Den Pluto hatten sie bereits besucht und mit allen ihren Spezialkameras fotografiert. Den Auswertungen zufolge gab es tatsächlich Vorkommen von Kristallen auf der Oberfläche des Kleinplaneten, doch war noch nicht geklärt, ob sich der Abbau durch Einrichtung einer Mine kommerziell lohnen würde. Sie hatten auf Pluto nicht landen können, da die DIGGER XI dafür nicht ausgerüstet war. Die Auswertung der Unterlagen auf der Erde würde endgültige Sicherheit geben. Nun waren sie auf dem Weg zu einem weiteren Himmelskörper, der sich zufällig noch innerhalb ihrer Reichweite befand, bevor sie den Rückweg antreten mussten. Es handelte sich um den erst im Jahre 2005 entdeckten Zwergplaneten Makemake, der – ebenso wie Pluto – auf einer leicht exzentrischen Bahn in einem Winkel von circa dreißig Grad gegen die Ekliptik um die Sonne kreiste. Von Makemake gab es bisher weder Fotos noch Angaben über seine Zusammensetzung oder Dichte. Parker glaubte nicht, dass Makemake wesentlich andere Ergebnisse bringen würde als Pluto, doch wollte er die Gelegenheit nicht verstreichen lassen, auch diesen Himmelskörper zu untersuchen.
»Wie lange werden wir noch brauchen, bis wir diesen Kleinplaneten erreichen?«, fragte Leo seine Kommandantin. Neema Smith hatte er erst zu Beginn der Reise kennengelernt. Leo verstand im Grunde nichts von Raumfahrt und deshalb hatte er mit den Mitteln des Instituts ein komplettes Raumschiff samt Besatzung chartern müssen. Neema Smith, der die DIGGER XI gehörte, hatte das Schiff durch einige lukrative Prospektionsgewinne finanziert. Sie war stets an gut bezahlten Aufträgen interessiert, doch als sie erfuhr, wohin es gehen sollte, und wie lange die Reise dauern würde, hatte sie auf einem großzügigen Zuschlag für sich und die beiden anderen Besatzungsmitglieder bestanden. Schließlich war man sich einig geworden und die DIGGER XI war für diese außergewöhnliche Fernreise ausgerüstet worden. Eigentlich hätte man für eine Fernreise in den Kuiper-Belt ein Schiff mit Plasmaantrieb und Landevorrichtungen wählen sollen, aber die DIGGER XI stand zur Verfügung und die Chartergebühr war für das Institut erschwinglich. So hatten sie sich mit einem Prospektionsschiff mittlerer Größe auf den Weg gemacht, das eigentlich dafür gedacht war, im Asteroidengürtel nach Kristallballungen zu suchen.
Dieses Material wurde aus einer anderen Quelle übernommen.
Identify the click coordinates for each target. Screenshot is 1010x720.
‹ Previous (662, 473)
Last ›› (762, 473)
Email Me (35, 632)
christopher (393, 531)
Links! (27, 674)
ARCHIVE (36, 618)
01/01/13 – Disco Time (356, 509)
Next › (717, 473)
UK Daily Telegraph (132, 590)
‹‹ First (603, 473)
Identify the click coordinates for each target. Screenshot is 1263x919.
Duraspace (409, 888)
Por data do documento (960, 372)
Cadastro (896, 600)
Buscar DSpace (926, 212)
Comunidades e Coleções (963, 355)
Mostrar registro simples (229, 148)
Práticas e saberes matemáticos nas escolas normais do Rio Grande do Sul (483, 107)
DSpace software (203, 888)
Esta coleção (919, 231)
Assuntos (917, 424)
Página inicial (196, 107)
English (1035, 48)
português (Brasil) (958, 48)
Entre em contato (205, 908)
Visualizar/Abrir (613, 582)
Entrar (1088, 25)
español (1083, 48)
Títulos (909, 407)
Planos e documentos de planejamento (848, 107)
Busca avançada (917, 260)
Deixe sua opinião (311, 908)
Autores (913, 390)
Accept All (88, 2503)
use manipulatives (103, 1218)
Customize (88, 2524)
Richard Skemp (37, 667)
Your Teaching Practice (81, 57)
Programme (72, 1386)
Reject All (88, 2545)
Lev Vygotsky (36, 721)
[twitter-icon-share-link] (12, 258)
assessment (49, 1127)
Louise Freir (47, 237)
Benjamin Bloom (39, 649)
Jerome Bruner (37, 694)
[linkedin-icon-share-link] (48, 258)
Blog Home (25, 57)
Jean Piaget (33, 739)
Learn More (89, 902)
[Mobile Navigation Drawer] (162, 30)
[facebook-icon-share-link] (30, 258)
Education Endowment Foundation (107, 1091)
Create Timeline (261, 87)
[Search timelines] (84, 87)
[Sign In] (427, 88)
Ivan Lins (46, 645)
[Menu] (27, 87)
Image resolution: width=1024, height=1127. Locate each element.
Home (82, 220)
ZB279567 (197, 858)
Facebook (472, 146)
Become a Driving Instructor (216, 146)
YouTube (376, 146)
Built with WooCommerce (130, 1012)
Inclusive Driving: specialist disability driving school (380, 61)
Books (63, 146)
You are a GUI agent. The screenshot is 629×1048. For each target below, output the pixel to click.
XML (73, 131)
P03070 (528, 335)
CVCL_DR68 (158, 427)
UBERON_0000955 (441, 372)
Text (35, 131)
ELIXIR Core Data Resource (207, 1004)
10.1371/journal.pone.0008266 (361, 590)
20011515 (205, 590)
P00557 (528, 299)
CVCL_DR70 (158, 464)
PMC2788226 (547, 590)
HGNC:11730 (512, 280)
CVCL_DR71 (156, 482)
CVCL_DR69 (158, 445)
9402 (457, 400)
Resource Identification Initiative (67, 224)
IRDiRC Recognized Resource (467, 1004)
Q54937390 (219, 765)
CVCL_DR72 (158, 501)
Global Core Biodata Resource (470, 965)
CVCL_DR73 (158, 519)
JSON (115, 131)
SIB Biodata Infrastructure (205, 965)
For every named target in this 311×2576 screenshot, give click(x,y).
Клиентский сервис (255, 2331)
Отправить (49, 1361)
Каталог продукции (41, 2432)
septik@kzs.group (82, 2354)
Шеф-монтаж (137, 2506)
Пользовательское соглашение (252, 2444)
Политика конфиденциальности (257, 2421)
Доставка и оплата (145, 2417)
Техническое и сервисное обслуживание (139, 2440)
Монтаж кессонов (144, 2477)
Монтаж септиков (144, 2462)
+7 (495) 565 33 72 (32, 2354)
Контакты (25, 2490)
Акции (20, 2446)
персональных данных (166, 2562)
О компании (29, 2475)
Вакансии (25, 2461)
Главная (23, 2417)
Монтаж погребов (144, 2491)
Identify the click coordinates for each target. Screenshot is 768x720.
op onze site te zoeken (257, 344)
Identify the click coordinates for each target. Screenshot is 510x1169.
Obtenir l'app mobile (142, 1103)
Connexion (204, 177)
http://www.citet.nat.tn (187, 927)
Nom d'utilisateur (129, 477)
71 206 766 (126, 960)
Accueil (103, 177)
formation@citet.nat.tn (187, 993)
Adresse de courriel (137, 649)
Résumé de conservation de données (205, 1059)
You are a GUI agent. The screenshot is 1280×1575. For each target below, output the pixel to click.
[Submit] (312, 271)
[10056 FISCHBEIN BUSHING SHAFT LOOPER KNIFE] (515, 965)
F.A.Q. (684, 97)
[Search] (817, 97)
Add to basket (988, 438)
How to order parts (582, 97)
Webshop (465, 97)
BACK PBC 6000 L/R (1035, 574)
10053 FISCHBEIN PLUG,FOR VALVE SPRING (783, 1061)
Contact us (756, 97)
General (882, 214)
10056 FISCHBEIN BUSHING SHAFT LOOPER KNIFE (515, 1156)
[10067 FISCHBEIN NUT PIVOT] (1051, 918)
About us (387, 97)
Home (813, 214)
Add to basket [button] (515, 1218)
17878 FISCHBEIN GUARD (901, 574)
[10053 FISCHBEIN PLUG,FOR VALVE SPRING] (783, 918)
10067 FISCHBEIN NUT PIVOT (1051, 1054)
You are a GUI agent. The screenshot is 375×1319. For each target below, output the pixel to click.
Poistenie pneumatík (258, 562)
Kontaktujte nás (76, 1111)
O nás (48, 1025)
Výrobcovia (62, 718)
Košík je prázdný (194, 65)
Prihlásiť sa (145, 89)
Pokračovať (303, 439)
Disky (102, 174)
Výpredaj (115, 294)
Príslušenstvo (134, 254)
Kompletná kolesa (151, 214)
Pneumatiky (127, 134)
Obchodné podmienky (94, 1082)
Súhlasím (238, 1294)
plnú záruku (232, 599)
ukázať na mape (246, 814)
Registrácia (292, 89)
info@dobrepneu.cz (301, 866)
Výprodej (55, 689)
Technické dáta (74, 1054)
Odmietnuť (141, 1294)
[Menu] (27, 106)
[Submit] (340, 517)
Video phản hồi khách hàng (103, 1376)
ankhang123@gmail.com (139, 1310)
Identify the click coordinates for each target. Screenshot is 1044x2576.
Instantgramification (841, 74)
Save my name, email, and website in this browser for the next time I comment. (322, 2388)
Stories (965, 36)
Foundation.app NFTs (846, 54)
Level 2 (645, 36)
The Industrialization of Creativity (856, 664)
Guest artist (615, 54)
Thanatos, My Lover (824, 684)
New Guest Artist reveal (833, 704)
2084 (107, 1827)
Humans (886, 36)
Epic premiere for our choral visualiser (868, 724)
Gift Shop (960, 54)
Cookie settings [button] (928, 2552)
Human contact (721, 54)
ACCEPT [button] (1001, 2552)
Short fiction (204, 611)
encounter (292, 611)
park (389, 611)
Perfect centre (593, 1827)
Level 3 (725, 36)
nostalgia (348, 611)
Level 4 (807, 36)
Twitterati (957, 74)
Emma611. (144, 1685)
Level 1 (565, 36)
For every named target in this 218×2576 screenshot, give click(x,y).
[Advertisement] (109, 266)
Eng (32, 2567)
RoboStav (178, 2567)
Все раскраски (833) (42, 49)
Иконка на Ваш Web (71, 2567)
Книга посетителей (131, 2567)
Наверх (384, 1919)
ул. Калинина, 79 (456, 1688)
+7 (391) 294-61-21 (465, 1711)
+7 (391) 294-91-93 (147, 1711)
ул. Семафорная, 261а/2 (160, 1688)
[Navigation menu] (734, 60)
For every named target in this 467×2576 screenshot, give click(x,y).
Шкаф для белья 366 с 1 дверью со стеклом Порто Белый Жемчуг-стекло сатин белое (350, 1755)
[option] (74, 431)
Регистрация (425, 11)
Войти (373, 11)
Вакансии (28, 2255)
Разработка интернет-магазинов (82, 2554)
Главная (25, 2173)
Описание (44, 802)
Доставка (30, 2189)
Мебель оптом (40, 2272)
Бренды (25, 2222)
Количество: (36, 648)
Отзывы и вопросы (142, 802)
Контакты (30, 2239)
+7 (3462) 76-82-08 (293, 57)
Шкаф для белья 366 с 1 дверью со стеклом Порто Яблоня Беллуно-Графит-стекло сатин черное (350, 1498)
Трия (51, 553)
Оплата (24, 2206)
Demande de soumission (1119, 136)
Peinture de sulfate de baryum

»Es kann nicht mehr lange dauern«, sagte sie. »Wir können zwar noch immer nichts entdecken, aber dieser Himmelskörper muss innerhalb eines Radius von vierundzwanzig Stunden sein. Das Radar arbeitet rund um die Uhr.«
»Ich kann diese Schwärze des Alls nicht mehr ertragen«, sagte Leo. »Hier draußen ist wirklich absolut nichts. Selbst die Sonne ist nichts weiter als ein hellerer Stern. Ich will endlich wieder frische Luft atmen können und blauen Himmel über mir sehen.«
Er bekam einen schwärmerischen Gesichtsausdruck.
Neema löste sich von ihrer Konsole und schwebte zu ihm hinüber. Sie schmiegte sich an ihn und gab ihm einen Kuss.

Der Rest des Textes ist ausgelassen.